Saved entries
____

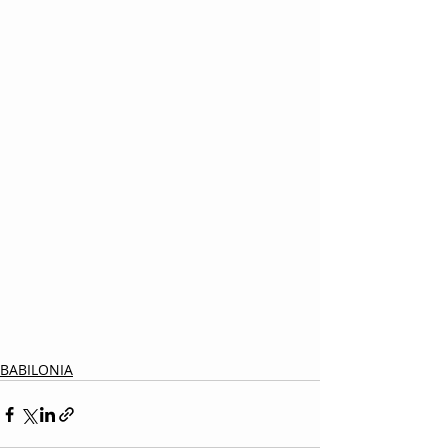
BABILONIA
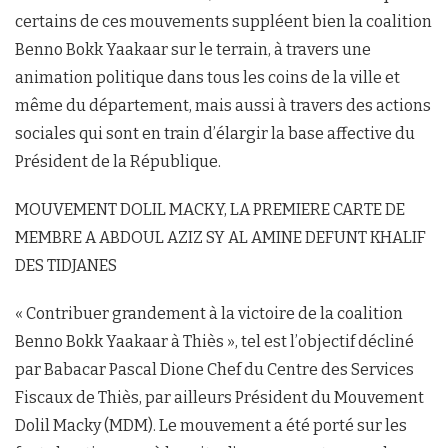
certains de ces mouvements suppléent bien la coalition
Benno Bokk Yaakaar sur le terrain, à travers une
animation politique dans tous les coins de la ville et
même du département, mais aussi à travers des actions
sociales qui sont en train d’élargir la base affective du
Président de la République.
MOUVEMENT DOLIL MACKY, LA PREMIERE CARTE DE
MEMBRE A ABDOUL AZIZ SY AL AMINE DEFUNT KHALIF
DES TIDJANES
« Contribuer grandement à la victoire de la coalition
Benno Bokk Yaakaar à Thiès », tel est l’objectif décliné
par Babacar Pascal Dione Chef du Centre des Services
Fiscaux de Thiès, par ailleurs Président du Mouvement
Dolil Macky (MDM). Le mouvement a été porté sur les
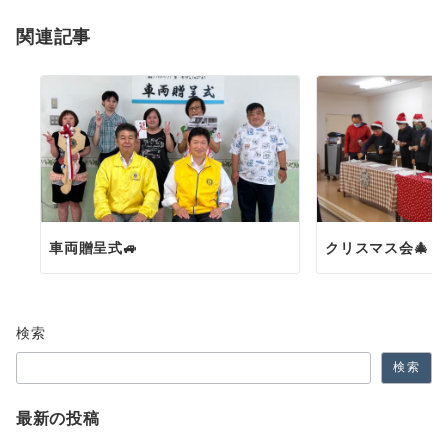
ョ
関連記事
ン
車両贈呈式🚙
クリスマス会🎄
検索
検索
最新の投稿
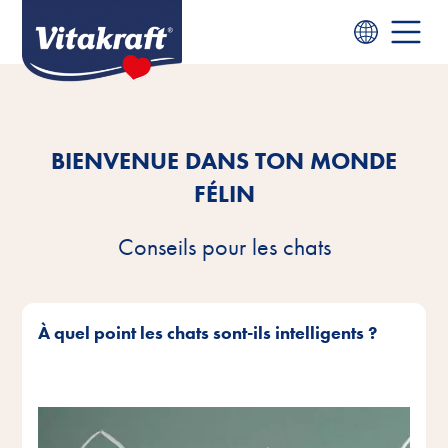
BIENVENUE DANS TON MONDE
FÉLIN
Conseils pour les chats
À quel point les chats sont-ils intelligents ?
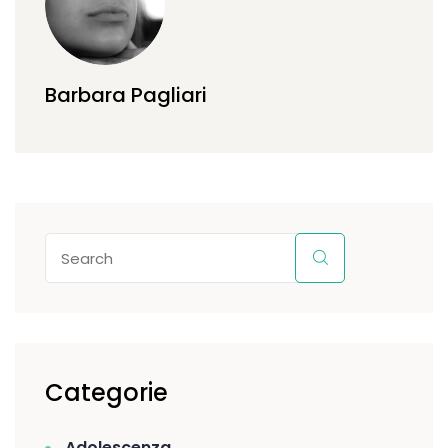
Barbara Pagliari
Categorie
Adolescenza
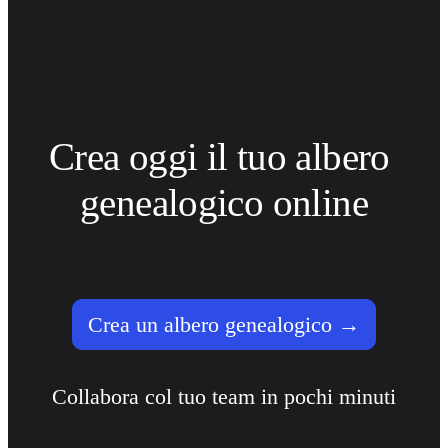
Crea oggi il tuo albero 
genealogico online
Crea un albero genealogico →
Collabora col tuo team in pochi minuti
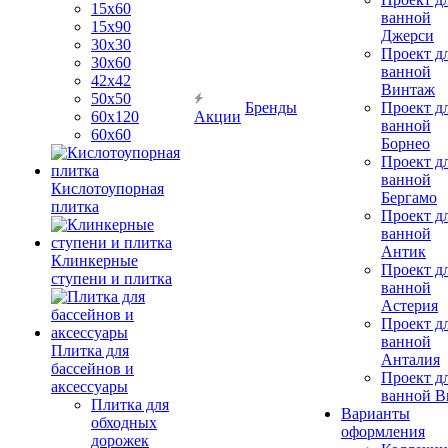
15х60
ванной
15x90
Джерси
30х30
Проект д
30х60
ванной
42х42
Винтаж
50х50
Бренды
Проект д
60х120
Акции
ванной
60х60
Борнео
Проект д
ванной
Кислотоупорная
Бергамо
плитка
Проект д
ванной
Антик
Клинкерные
Проект д
ступени и плитка
ванной
Астерия
Проект д
ванной
Плитка для
Анталия
бассейнов и
Проект д
аксессуары
ванной Br
Плитка для
Варианты
обходных
оформления
дорожек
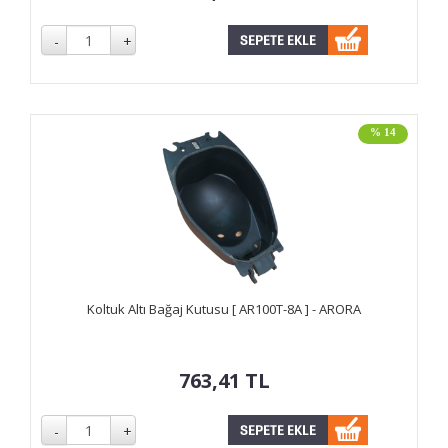
% 14
Koltuk Altı Bağaj Kutusu [ AR100T-8A ] - ARORA
763,41
TL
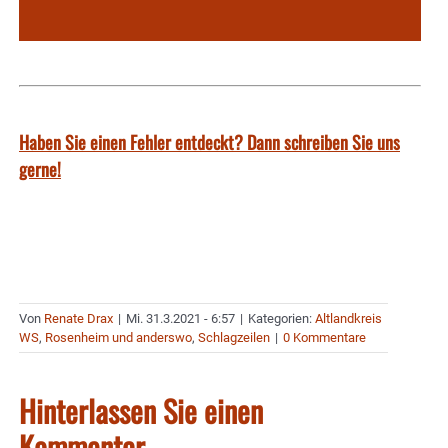
Haben Sie einen Fehler entdeckt? Dann schreiben Sie uns
gerne!
Von
Renate Drax
|
Mi. 31.3.2021 - 6:57
|
Kategorien:
Altlandkreis
WS
,
Rosenheim und anderswo
,
Schlagzeilen
|
0 Kommentare
Hinterlassen Sie einen
Kommentar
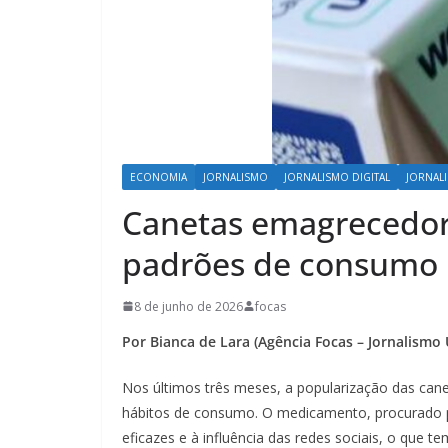
ECONOMIA
JORNALISMO
JORNALISMO DIGITAL
JORNAL
Canetas emagrecedo
padrões de consumo
8 de junho de 2026
focas
Por Bianca de Lara (Agência Focas – Jornalismo 
Nos últimos três meses, a popularização das ca
hábitos de consumo. O medicamento, procurado 
eficazes e à influência das redes sociais, o que 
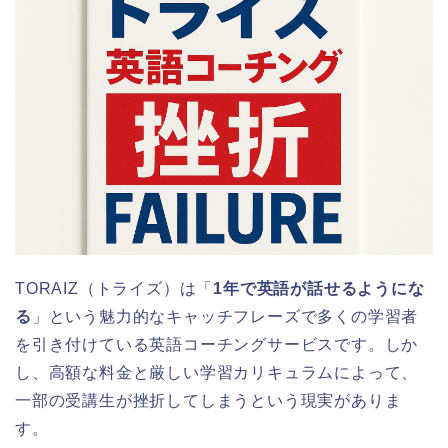
TORAIZ（トライズ）は「
1年で英語が話せるようにな
る
」という魅力的なキャッチフレーズで多くの学習者
を引き付けている英語コーチングサービスです。しか
し、高額な料金と厳しい学習カリキュラムによって、
一部の受講生が挫折してしまうという現実がありま
す。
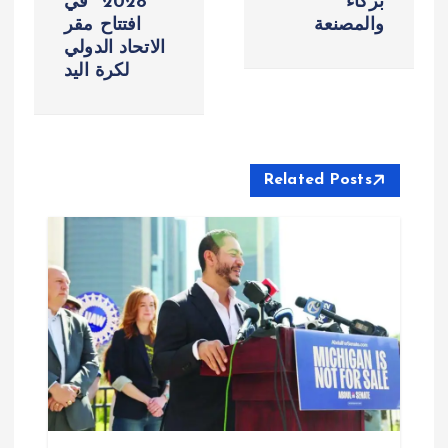
بركاء
2028" في
ح
والمصنعة
افتتاح مقر
الاتحاد الدولي
ا
لكرة اليد
ل
م
Related Posts
ق
ا
ل
ا
ت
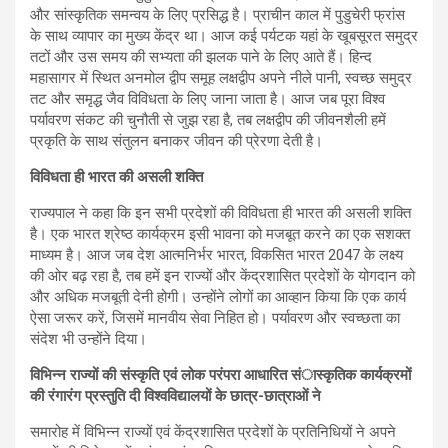
और सांस्कृतिक समन्वय के लिए प्रसिद्ध है। प्राचीन काल में पुडुचेरी फ्रांस
के साथ व्यापार का मुख्य केंद्र था। आज कई पर्यटक यहां के खूबसूरत समुद्र
तटों और उस समय की सभ्यता की झलक पाने के लिए आते हैं। हिन्द
महासागर में स्थित अनमोल द्वीप समूह लक्षद्वीप अपने नीले पानी, स्वच्छ समुद्र
तट और समृद्ध जैव विविधता के लिए जाना जाता है। आज जब पूरा विश्व
पर्यावरण संकट की चुनौती से जुझ रहा है, तब लक्षद्वीप की जीवनशैली हमें
प्रकृति के साथ संतुलन बनाकर जीवन की प्रेरणा देती है।
विविधता ही भारत की असली शक्ति
राज्यपाल ने कहा कि इन सभी प्रदेशों की विविधता ही भारत की असली शक्ति
है। एक भारत श्रेष्ठ कार्यक्रम इसी भावना को मजबूत करने का एक सशक्त
माध्यम है। आज जब देश आत्मनिर्भर भारत, विकसित भारत 2047 के लक्ष्य
की ओर बढ़ रहा है, तब हमें इन राज्यों और केंद्रशासित प्रदेशों के योगदान को
और अधिक मजबूती देनी होगी। उन्होंने लोगों का आव्हान किया कि एक कार्य
ऐसा जरूर करें, जिसमें मानवीय सेवा निहित हो। पर्यावरण और स्वच्छता का
संदेश भी उन्होंने दिया।
विभिन्न राज्यों की संस्कृति एवं लोक परंपरा आधारित संास्कृतिक कार्यक्रमों
की रंगारंग प्रस्तुति दी विश्वविद्यालयों के छात्र-छात्राओं ने
समारोह में विभिन्न राज्यों एवं केंद्रशासित प्रदेशों के प्रतिनिधियों ने अपने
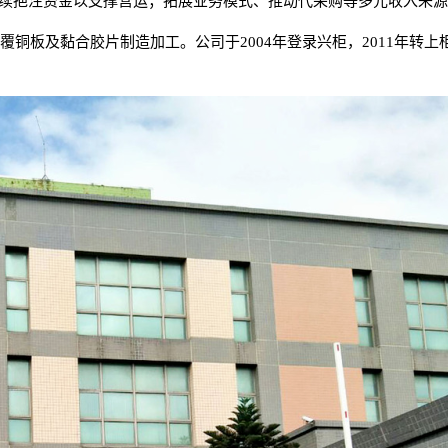
续挹注资金以支撑营运；拓展业务模式、推动代采购等多元收入来
合胶片制造加工。公司于2004年登录兴柜，2011年转上柜。2018年，大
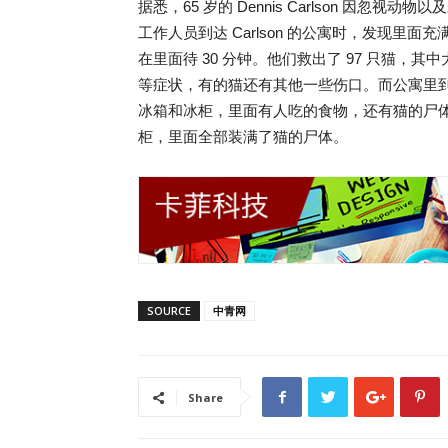
据悉，65 岁的 Dennis Carlson 因
工作人员到达 Carlson 的公寓时，发现
在里面待 30 分钟。他们救出了 97 只猫
等症状，有的猫还有其他一些伤口。而公寓里
冰箱和冰柜，里面有人吃的食物，还有猫的尸
柜，里面全部装满了猫的尸体。
SOURCE
中青网
Share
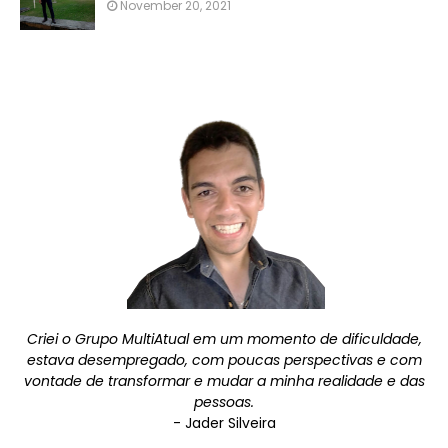
November 20, 2021
Criei o Grupo MultiAtual em um momento de dificuldade,
estava desempregado, com poucas perspectivas e com
vontade de transformar e mudar a minha realidade e das
pessoas.
- Jader Silveira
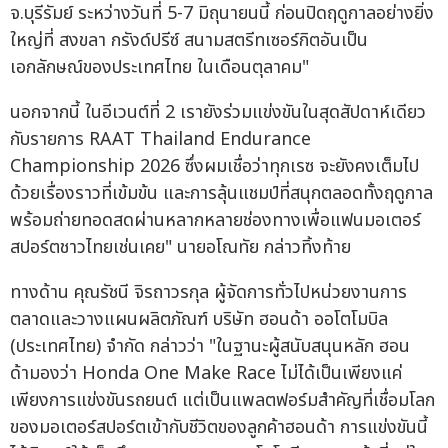
จ.บุรีรัมย์ ระหว่างวันที่ 5-7 มิถุนายนนี้ ก่อนปิดฤดูกาลอย่างยิ่ง
ใหญ่ที่ สงขลา กรังด์ปรีซ์ สนามสตรีทเซอร์กิตอันเป็น
เอกลักษณ์ของประเทศไทย ในเดือนตุลาคม"
นอกจากนี้ ในอีเวนต์ที่ 2 เรายังร่วมแข่งขันในสุดสัปดาห์เดียว
กับรายการ RAAT Thailand Endurance
Championship 2026 ซึ่งผมเชื่อว่าทุกเรซ จะยังคงเต็มไป
ด้วยเรื่องราวที่เข้มข้น และการลุ้นแชมป์ที่สนุกตลอดทั้งฤดูกาล
พร้อมถ่ายทอดสดผ่านหลากหลายช่องทางเพื่อแฟนมอเตอร์
สปอร์ตชาวไทยเช่นเคย" นายอโณทัย กล่าวทิ้งท้าย
ทางด้าน คุณรัชนี จิรถาวรกุล ผู้จัดการทั่วไปหน่วยงานการ
ตลาดและวางแผนผลิตภัณฑ์ บริษัท ฮอนด้า ออโตโมบิล
(ประเทศไทย) จำกัด กล่าวว่า "ในฐานะผู้สนับสนุนหลัก ฮอน
ด้ามองว่า Honda One Make Race ไม่ได้เป็นเพียงแค่
เพียงการแข่งขันรถยนต์ แต่เป็นแพลตฟอร์มสำคัญที่เชื่อมโลก
ของมอเตอร์สปอร์ตเข้ากับชีวิตของลูกค้าฮอนด้า การแข่งขันนี้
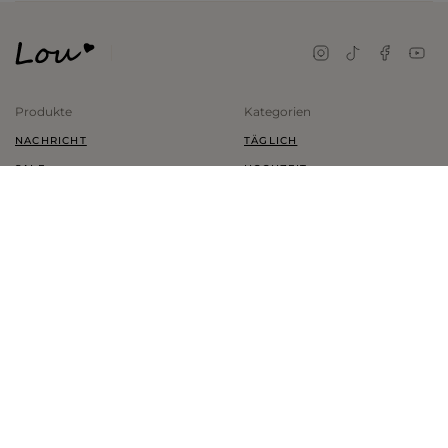
Produkte
Kategorien
NACHRICHT
TÄGLICH
SALE
HOCHZEIT
KLEIDER
TRAUUNG
SCHUHE
KINDER
KLEIDUNG
PLUS SIZE
ZUBEHÖR
MEIN KONTO
INFORMATIONEN
MEINE BESTELLUNGEN
KONTAKT
WARENKORB
LIEFERUNG
BELIEBTE
ZAHLUNGEN
TRANSAKTIONSGESCHICHTE
RÜCKSENDUNGEN UND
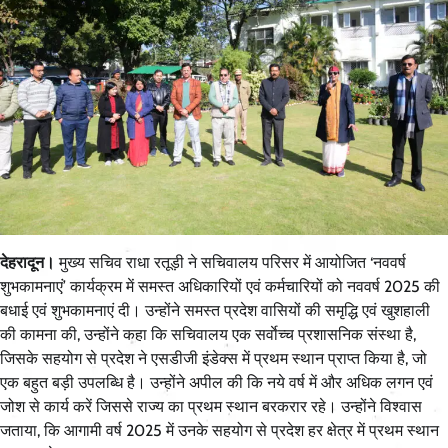
देहरादून।
मुख्य सचिव राधा रतूड़ी ने सचिवालय परिसर में आयोजित ‘नववर्ष
शुभकामनाएं’ कार्यक्रम में समस्त अधिकारियों एवं कर्मचारियों को नववर्ष 2025 की
बधाई एवं शुभकामनाएं दी। उन्होंने समस्त प्रदेश वासियों की समृद्धि एवं खुशहाली
की कामना की, उन्होंने कहा कि सचिवालय एक सर्वाेच्च प्रशासनिक संस्था है,
जिसके सहयोग से प्रदेश ने एसडीजी इंडेक्स में प्रथम स्थान प्राप्त किया है, जो
एक बहुत बड़ी उपलब्धि है। उन्होंने अपील की कि नये वर्ष में और अधिक लगन एवं
जोश से कार्य करें जिससे राज्य का प्रथम स्थान बरकरार रहे। उन्होंने विश्वास
जताया, कि आगामी वर्ष 2025 में उनके सहयोग से प्रदेश हर क्षेत्र में प्रथम स्थान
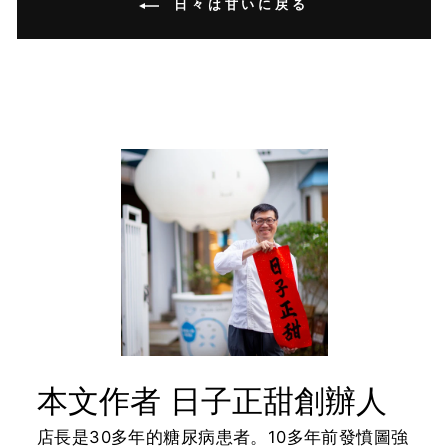
日々は甘いに戻る
本文作者 日子正甜創辦人
店長是30多年的糖尿病患者。10多年前發憤圖強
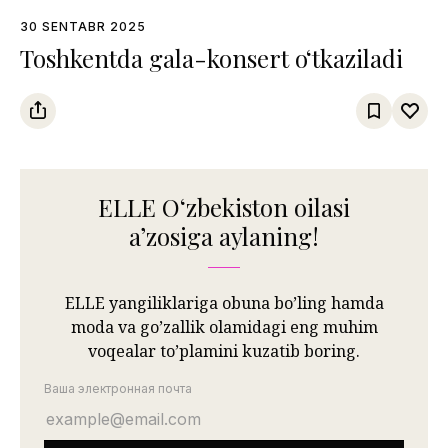
30 SENTABR 2025
Toshkentda gala-konsert o‘tkaziladi
ELLE Oʻzbekiston oilasi
aʼzosiga aylaning!
ELLE yangiliklariga obuna bo’ling hamda
moda va go’zallik olamidagi eng muhim
voqealar to’plamini kuzatib boring.
Ваша электронная почта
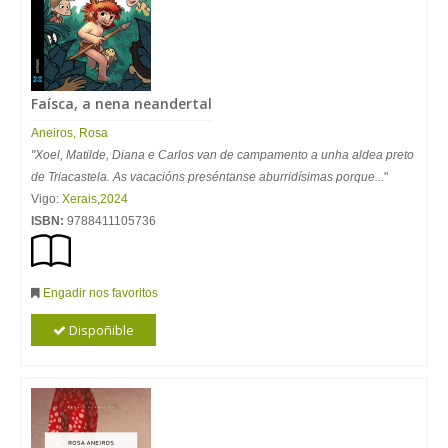
Faísca, a nena neandertal
Aneiros
,
Rosa
"Xoel, Matilde, Diana e Carlos van de campamento a unha aldea preto
de Triacastela. As vacacións preséntanse aburridísimas porque...
"
Vigo:
Xerais
,
2024
ISBN:
9788411105736
Engadir nos favoritos
Dispoñible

____

Work out how many lines of the entries include the word "Yaakaar", and respond with that number and nothing more.

2